8-letni chłopiec wyjechał z posesji prosto na drogę. Uderzył w niego samochód. - To cud, że dziecko doznało tylko zadrapań i otarć – podkreślają policjanci.
Chłopiec w poniedziałek jeździł po podwórku przy domu w Bobrownikach Wielkich (Małopolska). W pewnym momencie wyjechał za bramę na drogę, prosto pod nadjeżdżający samochód.
- Kierowca nie miał możliwości reakcji, co w konsekwencji zakończyło się potrąceniem młodego cyklisty – mówi Sebastian Gleń, rzecznik prasowy małopolskiej policji.
"To cud"
Na miejsce wezwano pogotowie i policję. Ratownicy udzielili 8-latkowi pomocy, a następnie zabrali go do szpitala na szczegółowe badania.

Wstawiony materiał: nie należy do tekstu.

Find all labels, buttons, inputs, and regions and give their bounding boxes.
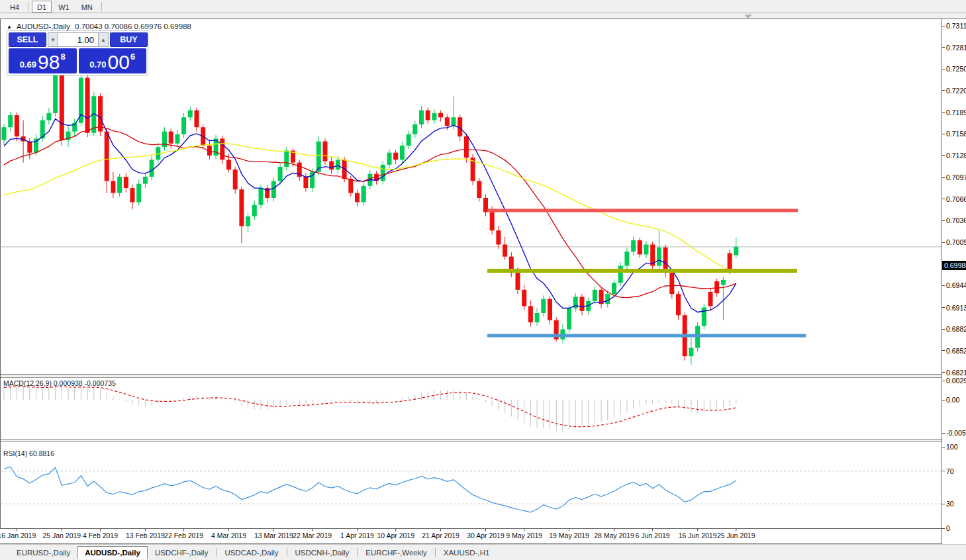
svg-text:25 Jan 2019: 25 Jan 2019 (42, 532, 81, 539)
rsi-axis-label: 0 (946, 524, 950, 532)
svg-text:6 Jun 2019: 6 Jun 2019 (636, 532, 670, 539)
axis-tick (942, 285, 945, 286)
svg-text:21 Apr 2019: 21 Apr 2019 (422, 532, 459, 539)
price-axis-label: 0.71890 (946, 109, 966, 117)
symbol-tab-bar: EURUSD-,DailyAUDUSD-,DailyUSDCHF-,DailyU… (0, 544, 966, 560)
chart-scroll-strip[interactable] (0, 14, 966, 19)
buy-price-box[interactable]: 0.70006 (79, 48, 147, 73)
axis-tick (942, 177, 945, 178)
sell-button[interactable]: SELL (9, 32, 46, 47)
axis-tick (942, 47, 945, 48)
axis-tick (942, 372, 945, 373)
axis-tick (942, 528, 945, 529)
symbol-tab-eurchf[interactable]: EURCHF-,Weekly (358, 547, 434, 559)
svg-text:16 Jan 2019: 16 Jan 2019 (0, 532, 36, 539)
svg-text:10 Apr 2019: 10 Apr 2019 (377, 532, 414, 539)
timeframe-button-d1[interactable]: D1 (32, 1, 52, 13)
sell-price-pipette: 8 (60, 52, 65, 62)
svg-text:30 Apr 2019: 30 Apr 2019 (467, 532, 505, 539)
price-axis-label: 0.70665 (946, 195, 966, 203)
volume-increase-button[interactable]: ▲ (98, 32, 109, 47)
price-axis[interactable]: 0.731150.728100.725050.722000.718900.715… (942, 19, 966, 544)
rsi-axis-label: 30 (946, 500, 954, 508)
svg-text:16 Jun 2019: 16 Jun 2019 (679, 532, 717, 539)
macd-axis-label: -0.005258 (946, 429, 966, 437)
axis-tick (942, 220, 945, 221)
axis-tick (942, 471, 945, 471)
axis-tick (942, 242, 945, 243)
price-axis-label: 0.68210 (946, 369, 966, 377)
down-arrow-icon: ▼ (50, 37, 56, 43)
up-arrow-icon: ▲ (101, 37, 106, 43)
timeframe-button-h4[interactable]: H4 (5, 1, 24, 13)
axis-tick (942, 26, 945, 26)
symbol-tab-audusd[interactable]: AUDUSD-,Daily (77, 546, 148, 559)
price-axis-label: 0.71585 (946, 130, 966, 138)
svg-text:9 May 2019: 9 May 2019 (506, 532, 542, 539)
collapse-arrow-icon[interactable]: ▲ (7, 24, 12, 30)
price-axis-label: 0.70970 (946, 173, 966, 181)
symbol-tab-usdcad[interactable]: USDCAD-,Daily (217, 547, 285, 559)
symbol-tab-usdchf[interactable]: USDCHF-,Daily (148, 547, 216, 559)
mt4-terminal: H4D1W1MN 16 Jan 201925 Jan 20194 Feb 201… (0, 0, 966, 560)
axis-tick (942, 112, 945, 113)
chart-title-symbol: AUDUSD-,Daily (17, 23, 70, 30)
axis-tick (942, 433, 945, 434)
chart-window: 16 Jan 201925 Jan 20194 Feb 201913 Feb 2… (0, 19, 966, 543)
chart-title: ▲ AUDUSD-,Daily 0.70043 0.70086 0.69976 … (7, 23, 191, 30)
timeframe-button-w1[interactable]: W1 (53, 1, 75, 13)
price-axis-label: 0.72505 (946, 65, 966, 73)
axis-tick (942, 447, 945, 447)
buy-price-prefix: 0.70 (89, 60, 106, 70)
volume-stepper: ▼ ▲ (48, 32, 109, 47)
axis-tick (942, 329, 945, 330)
axis-tick (942, 90, 945, 91)
chart-title-ohlc: 0.70043 0.70086 0.69976 0.69988 (75, 23, 191, 30)
axis-tick (942, 69, 945, 70)
price-axis-label: 0.72810 (946, 44, 966, 52)
price-axis-label: 0.68825 (946, 325, 966, 333)
one-click-trading-panel: SELL ▼ ▲ BUY 0.69988 0.70006 (7, 30, 148, 75)
current-price-tag: 0.69988 (942, 261, 966, 270)
svg-text:4 Feb 2019: 4 Feb 2019 (83, 532, 118, 539)
symbol-tab-xauusd[interactable]: XAUUSD-,H1 (436, 547, 497, 559)
svg-text:28 May 2019: 28 May 2019 (594, 532, 634, 539)
axis-tick (942, 350, 945, 351)
volume-decrease-button[interactable]: ▼ (48, 32, 58, 47)
axis-tick (942, 307, 945, 308)
svg-text:13 Mar 2019: 13 Mar 2019 (254, 532, 293, 539)
timeframe-toolbar: H4D1W1MN (0, 0, 966, 13)
rsi-axis-label: 100 (946, 443, 958, 451)
price-axis-label: 0.69130 (946, 304, 966, 312)
timeframe-button-mn[interactable]: MN (76, 1, 98, 13)
axis-tick (942, 155, 945, 156)
price-axis-label: 0.68520 (946, 347, 966, 355)
rsi-axis-label: 70 (946, 467, 954, 475)
price-axis-label: 0.69440 (946, 281, 966, 289)
symbol-tab-eurusd[interactable]: EURUSD-,Daily (9, 547, 77, 559)
symbol-tab-usdcnh[interactable]: USDCNH-,Daily (288, 547, 357, 559)
price-axis-label: 0.73115 (946, 22, 966, 30)
axis-tick (942, 199, 945, 199)
tab-separator (216, 548, 217, 557)
macd-axis-label: 0.00 (946, 396, 959, 404)
sell-price-box[interactable]: 0.69988 (9, 48, 77, 73)
axis-tick (942, 134, 945, 134)
svg-text:22 Mar 2019: 22 Mar 2019 (293, 532, 332, 539)
axis-tick (942, 400, 945, 400)
price-axis-label: 0.70360 (946, 216, 966, 224)
macd-axis-label: 0.002984 (946, 377, 966, 385)
tab-separator (435, 548, 436, 557)
svg-text:25 Jun 2019: 25 Jun 2019 (717, 532, 755, 539)
tab-separator (357, 548, 358, 557)
sell-price-big: 98 (38, 53, 60, 71)
volume-input[interactable] (58, 32, 98, 47)
buy-button[interactable]: BUY (110, 32, 148, 47)
candlestick-chart[interactable]: 16 Jan 201925 Jan 20194 Feb 201913 Feb 2… (0, 19, 942, 544)
axis-tick (942, 381, 945, 381)
svg-text:13 Feb 2019: 13 Feb 2019 (126, 532, 165, 539)
price-axis-label: 0.72200 (946, 87, 966, 95)
svg-text:1 Apr 2019: 1 Apr 2019 (340, 532, 374, 539)
svg-text:4 Mar 2019: 4 Mar 2019 (211, 532, 246, 539)
price-axis-label: 0.71280 (946, 152, 966, 160)
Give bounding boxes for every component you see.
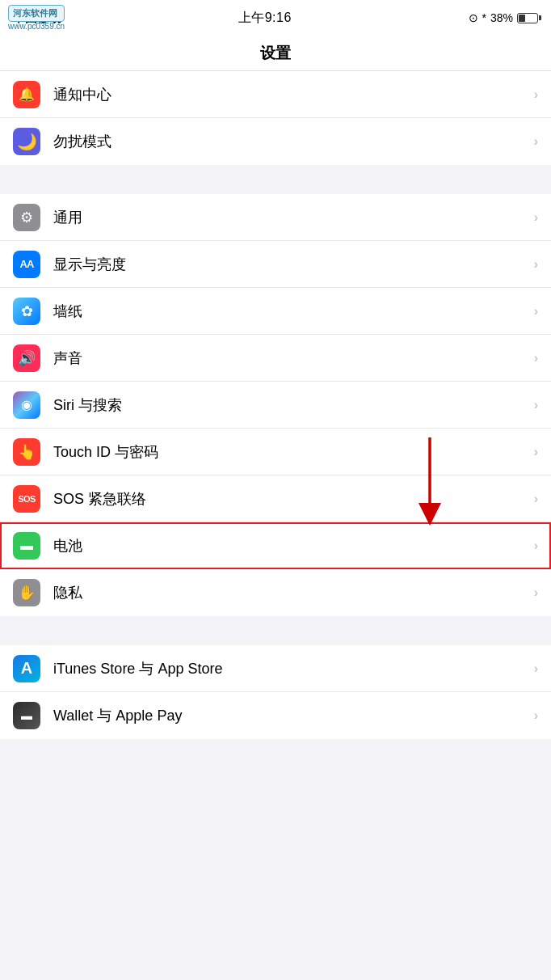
chevron-icon: ›: [534, 210, 538, 225]
do-not-disturb-label: 勿扰模式: [53, 132, 534, 151]
bluetooth-icon: *: [482, 11, 486, 24]
section-1: 🔔 通知中心 › 🌙 勿扰模式 ›: [0, 71, 551, 165]
settings-item-display-brightness[interactable]: AA 显示与亮度 ›: [0, 241, 551, 288]
settings-item-privacy[interactable]: ✋ 隐私 ›: [0, 569, 551, 616]
do-not-disturb-icon: 🌙: [13, 128, 40, 155]
section-2: ⚙ 通用 › AA 显示与亮度 › ✿ 墙纸 › 🔊 声音: [0, 194, 551, 616]
watermark-url: www.pc0359.cn: [8, 22, 65, 31]
battery-label: 电池: [53, 536, 534, 555]
chevron-icon: ›: [534, 585, 538, 600]
chevron-icon: ›: [534, 257, 538, 272]
settings-item-do-not-disturb[interactable]: 🌙 勿扰模式 ›: [0, 118, 551, 165]
touch-id-label: Touch ID 与密码: [53, 442, 534, 462]
settings-item-touch-id[interactable]: 👆 Touch ID 与密码 ›: [0, 429, 551, 475]
settings-item-sos[interactable]: SOS SOS 紧急联络 ›: [0, 475, 551, 522]
watermark-name: 河东软件网: [8, 5, 65, 22]
display-brightness-label: 显示与亮度: [53, 255, 534, 274]
siri-icon: ◉: [13, 391, 40, 419]
settings-item-wallpaper[interactable]: ✿ 墙纸 ›: [0, 288, 551, 335]
chevron-icon: ›: [534, 445, 538, 459]
wallet-label: Wallet 与 Apple Pay: [53, 706, 534, 725]
sounds-icon: 🔊: [13, 344, 40, 372]
touch-id-icon: 👆: [13, 438, 40, 466]
page-title-bar: 设置: [0, 36, 551, 71]
chevron-icon: ›: [534, 134, 538, 149]
section-gap-2: [0, 616, 551, 645]
settings-item-sounds[interactable]: 🔊 声音 ›: [0, 335, 551, 382]
chevron-icon: ›: [534, 304, 538, 319]
section-3: A iTunes Store 与 App Store › ▬ Wallet 与 …: [0, 645, 551, 739]
sounds-label: 声音: [53, 348, 534, 368]
wallet-icon: ▬: [13, 702, 40, 729]
chevron-icon: ›: [534, 87, 538, 102]
chevron-icon: ›: [534, 351, 538, 365]
chevron-icon: ›: [534, 539, 538, 553]
chevron-icon: ›: [534, 661, 538, 676]
settings-item-itunes-appstore[interactable]: A iTunes Store 与 App Store ›: [0, 645, 551, 692]
chevron-icon: ›: [534, 492, 538, 506]
status-indicators: ⊙ * 38%: [469, 11, 538, 24]
privacy-icon: ✋: [13, 579, 40, 606]
settings-item-general[interactable]: ⚙ 通用 ›: [0, 194, 551, 241]
settings-item-wallet[interactable]: ▬ Wallet 与 Apple Pay ›: [0, 692, 551, 739]
itunes-appstore-icon: A: [13, 655, 40, 682]
time-label: 上午9:16: [238, 10, 292, 27]
status-bar: 中国移动 上午9:16 ⊙ * 38%: [0, 0, 551, 36]
notification-center-label: 通知中心: [53, 85, 534, 104]
settings-item-notification-center[interactable]: 🔔 通知中心 ›: [0, 71, 551, 118]
battery-icon: [517, 13, 538, 23]
watermark: 河东软件网 www.pc0359.cn: [8, 5, 65, 31]
itunes-appstore-label: iTunes Store 与 App Store: [53, 659, 534, 678]
settings-item-battery[interactable]: ▬ 电池 ›: [0, 522, 551, 569]
wallpaper-label: 墙纸: [53, 302, 534, 321]
sos-label: SOS 紧急联络: [53, 489, 534, 509]
battery-percent: 38%: [490, 11, 513, 24]
location-icon: ⊙: [469, 11, 478, 24]
page-title: 设置: [260, 43, 291, 64]
section-gap-1: [0, 165, 551, 194]
settings-item-siri[interactable]: ◉ Siri 与搜索 ›: [0, 382, 551, 429]
sos-icon: SOS: [13, 485, 40, 513]
notification-center-icon: 🔔: [13, 81, 40, 108]
general-label: 通用: [53, 208, 534, 227]
settings-content: 🔔 通知中心 › 🌙 勿扰模式 › ⚙ 通用 › AA 显示与亮度 ›: [0, 71, 551, 739]
general-icon: ⚙: [13, 204, 40, 231]
siri-label: Siri 与搜索: [53, 395, 534, 415]
privacy-label: 隐私: [53, 583, 534, 602]
battery-setting-icon: ▬: [13, 532, 40, 560]
chevron-icon: ›: [534, 398, 538, 412]
wallpaper-icon: ✿: [13, 298, 40, 325]
display-brightness-icon: AA: [13, 251, 40, 278]
chevron-icon: ›: [534, 708, 538, 723]
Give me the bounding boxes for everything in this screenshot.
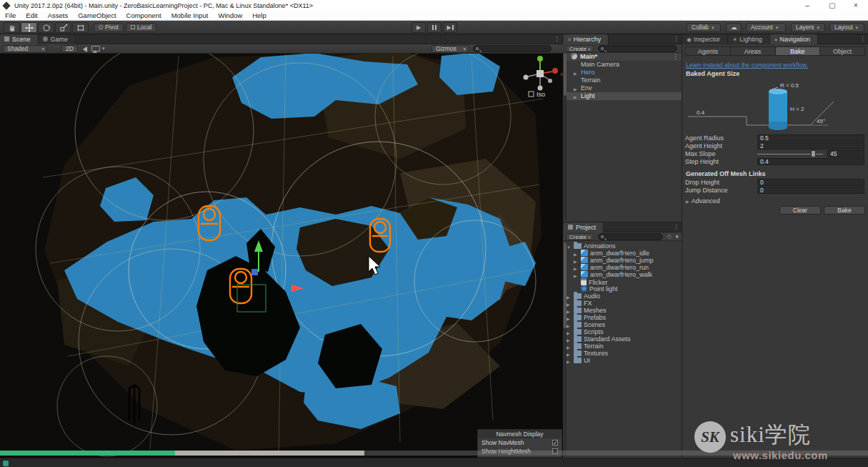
- video-progress-played[interactable]: [0, 451, 175, 456]
- scene-search-input[interactable]: [473, 45, 552, 52]
- agent-radius-field[interactable]: 0.5: [757, 134, 864, 142]
- pause-button[interactable]: [427, 22, 442, 33]
- mode-2d-toggle[interactable]: 2D: [61, 45, 78, 53]
- cloud-button[interactable]: ☁: [726, 23, 742, 32]
- menu-edit[interactable]: Edit: [21, 11, 42, 20]
- menu-file[interactable]: File: [0, 11, 21, 20]
- project-item-anm-dwarfhero-walk[interactable]: ▶ anm_dwarfHero_walk: [564, 271, 682, 278]
- video-progress-buffered[interactable]: [175, 451, 364, 456]
- axis-z-handle[interactable]: [548, 79, 552, 83]
- tab-object[interactable]: Object: [820, 47, 864, 55]
- hierarchy-item-main-camera[interactable]: Main Camera: [564, 61, 682, 69]
- menu-mobile-input[interactable]: Mobile Input: [166, 11, 214, 20]
- restore-button[interactable]: ▢: [822, 0, 843, 11]
- menu-gameobject[interactable]: GameObject: [73, 11, 121, 20]
- rect-tool-button[interactable]: [72, 22, 89, 33]
- project-item-meshes[interactable]: ▶ Meshes: [564, 307, 682, 314]
- tab-agents[interactable]: Agents: [686, 47, 731, 55]
- shaded-dropdown[interactable]: Shaded ▾: [3, 45, 47, 53]
- tab-inspector[interactable]: ◉Inspector: [682, 34, 728, 44]
- foldout-arrow-icon[interactable]: ▶: [574, 94, 577, 102]
- scene-panel-options-icon[interactable]: ⋮: [554, 35, 560, 42]
- scene-options-icon[interactable]: ⋮: [672, 53, 679, 61]
- tab-hierarchy[interactable]: ≡Hierarchy: [564, 34, 609, 44]
- axis-center-cube[interactable]: [537, 70, 544, 77]
- step-button[interactable]: ▶: [443, 22, 457, 33]
- iso-mode-label[interactable]: Iso: [537, 91, 545, 98]
- pivot-toggle-button[interactable]: Pivot: [94, 23, 124, 32]
- hierarchy-scene-row[interactable]: Main* ⋮: [564, 53, 682, 61]
- scene-canvas[interactable]: x Iso: [0, 54, 563, 458]
- agent-height-field[interactable]: 2: [757, 142, 864, 149]
- project-item-ui[interactable]: ▶ UI: [564, 357, 682, 364]
- collab-dropdown[interactable]: Collab▾: [687, 23, 721, 32]
- project-item-scripts[interactable]: ▶ Scripts: [564, 328, 682, 335]
- tab-bake[interactable]: Bake: [776, 47, 821, 55]
- chevron-down-icon[interactable]: ▾: [102, 46, 105, 51]
- project-item-anm-dwarfhero-jump[interactable]: ▶ anm_dwarfHero_jump: [564, 257, 682, 264]
- menu-help[interactable]: Help: [247, 11, 271, 20]
- gizmos-dropdown[interactable]: Gizmos ▾: [431, 45, 469, 53]
- axis-neg-y-handle[interactable]: [538, 86, 543, 91]
- project-item-anm-dwarfhero-idle[interactable]: ▶ anm_dwarfHero_idle: [564, 250, 682, 257]
- hierarchy-item-light[interactable]: ▶ Light: [564, 92, 682, 100]
- play-button[interactable]: ▶: [411, 22, 426, 33]
- tab-areas[interactable]: Areas: [731, 47, 776, 55]
- local-toggle-button[interactable]: Local: [126, 23, 156, 32]
- hierarchy-item-env[interactable]: ▶ Env: [564, 84, 682, 92]
- max-slope-value-field[interactable]: 45: [827, 150, 864, 157]
- advanced-foldout[interactable]: ▶Advanced: [686, 197, 720, 205]
- move-tool-button[interactable]: [21, 22, 37, 33]
- project-item-fx[interactable]: ▶ FX: [564, 300, 682, 307]
- hierarchy-item-terrain[interactable]: Terrain: [564, 77, 682, 84]
- project-item-textures[interactable]: ▶ Textures: [564, 350, 682, 357]
- axis-neg-x-handle[interactable]: [524, 75, 529, 80]
- project-item-terrain[interactable]: ▶ Terrain: [564, 343, 682, 350]
- hierarchy-scrollbar[interactable]: [564, 53, 567, 220]
- project-item-point-light[interactable]: Point light: [564, 285, 682, 293]
- hierarchy-search-input[interactable]: [598, 45, 677, 52]
- jump-distance-field[interactable]: 0: [757, 187, 864, 194]
- rotate-tool-button[interactable]: [38, 22, 54, 33]
- layers-dropdown[interactable]: Layers▾: [791, 23, 825, 32]
- project-item-flicker[interactable]: Flicker: [564, 278, 682, 285]
- project-item-animations[interactable]: ▼ Animations: [564, 242, 682, 250]
- pan-tool-button[interactable]: [4, 22, 20, 33]
- project-item-standard-assets[interactable]: ▶ Standard Assets: [564, 335, 682, 343]
- project-item-prefabs[interactable]: ▶ Prefabs: [564, 314, 682, 321]
- tab-navigation[interactable]: ×Navigation: [770, 34, 818, 44]
- project-create-button[interactable]: Create ▾: [566, 233, 594, 240]
- tab-project[interactable]: Project: [564, 222, 604, 232]
- axis-orientation-gizmo[interactable]: x Iso: [524, 56, 564, 98]
- step-height-field[interactable]: 0.4: [757, 158, 864, 165]
- effects-toggle-icon[interactable]: [91, 46, 100, 51]
- minimize-button[interactable]: –: [797, 0, 818, 11]
- hierarchy-panel-options-icon[interactable]: ⋮: [673, 35, 679, 42]
- close-button[interactable]: ×: [845, 0, 867, 11]
- hierarchy-item-hero[interactable]: ▶ Hero: [564, 69, 682, 77]
- project-scrollbar[interactable]: [564, 242, 567, 456]
- tab-game[interactable]: Game: [39, 34, 76, 44]
- tab-scene[interactable]: Scene: [0, 34, 39, 44]
- account-dropdown[interactable]: Account▾: [746, 23, 786, 32]
- search-by-type-icon[interactable]: ◇: [667, 233, 672, 240]
- project-item-audio[interactable]: ▶ Audio: [564, 293, 682, 300]
- clear-button[interactable]: Clear: [779, 206, 821, 215]
- layout-dropdown[interactable]: Layout▾: [829, 23, 864, 32]
- show-navmesh-row[interactable]: Show NavMesh ✓: [478, 438, 562, 447]
- component-workflow-link[interactable]: Learn instead about the component workfl…: [686, 62, 808, 69]
- scrollbar-thumb[interactable]: [564, 53, 567, 96]
- hierarchy-create-button[interactable]: Create ▾: [566, 45, 594, 52]
- project-item-scenes[interactable]: ▶ Scenes: [564, 321, 682, 328]
- menu-assets[interactable]: Assets: [43, 11, 74, 20]
- menu-window[interactable]: Window: [213, 11, 247, 20]
- bake-button[interactable]: Bake: [824, 206, 865, 215]
- tab-lighting[interactable]: ☀Lighting: [728, 34, 770, 44]
- max-slope-slider-handle[interactable]: [811, 150, 816, 157]
- project-search-input[interactable]: [598, 233, 663, 240]
- audio-toggle-icon[interactable]: [80, 46, 87, 52]
- drop-height-field[interactable]: 0: [757, 179, 864, 186]
- project-item-anm-dwarfhero-run[interactable]: ▶ anm_dwarfHero_run: [564, 264, 682, 271]
- scale-tool-button[interactable]: [55, 22, 71, 33]
- project-panel-options-icon[interactable]: ⋮: [673, 223, 679, 230]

- Po kilku godzinach informacje, które dotarły do policjantów ruchu drogowego z tarnowskiego szpitala, uspokoiły zarówno rodziców, kierowcę osobówki, jak i samych policjantów. Patrząc na uszkodzenia samochodu, to cud, że dziecko doznało tylko zadrapań i otarć – zauważa Gleń.
Teraz policyjne dochodzenie pomoże ustalić, jak doszło do tego zdarzenia. Będą je prowadzić policjanci tarnowskiej komendy miejskiej.